## TASK OBJECTIVE
From the line that contains "desarrollo profesional. Juntos, estamos" to the last line of the entries, write each line out exactly; include both ends and nothing else.

RECORDS TO PROCESS Block Start

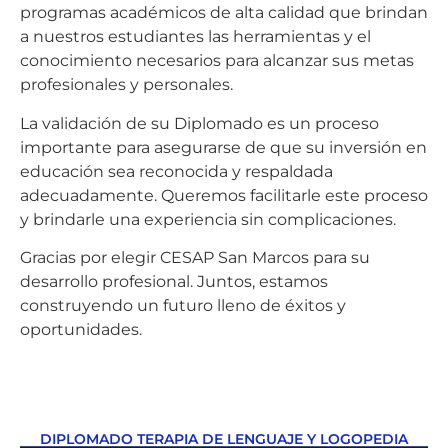
programas académicos de alta calidad que brindan
a nuestros estudiantes las herramientas y el
conocimiento necesarios para alcanzar sus metas
profesionales y personales.
La validación de su Diplomado es un proceso
importante para asegurarse de que su inversión en
educación sea reconocida y respaldada
adecuadamente. Queremos facilitarle este proceso
y brindarle una experiencia sin complicaciones.
Gracias por elegir CESAP San Marcos para su
desarrollo profesional. Juntos, estamos
construyendo un futuro lleno de éxitos y
oportunidades.
DIPLOMADO TERAPIA DE LENGUAJE Y LOGOPEDIA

RECORDS TO PROCESS Block End

## ANSWER
desarrollo profesional. Juntos, estamos
construyendo un futuro lleno de éxitos y
oportunidades.
DIPLOMADO TERAPIA DE LENGUAJE Y LOGOPEDIA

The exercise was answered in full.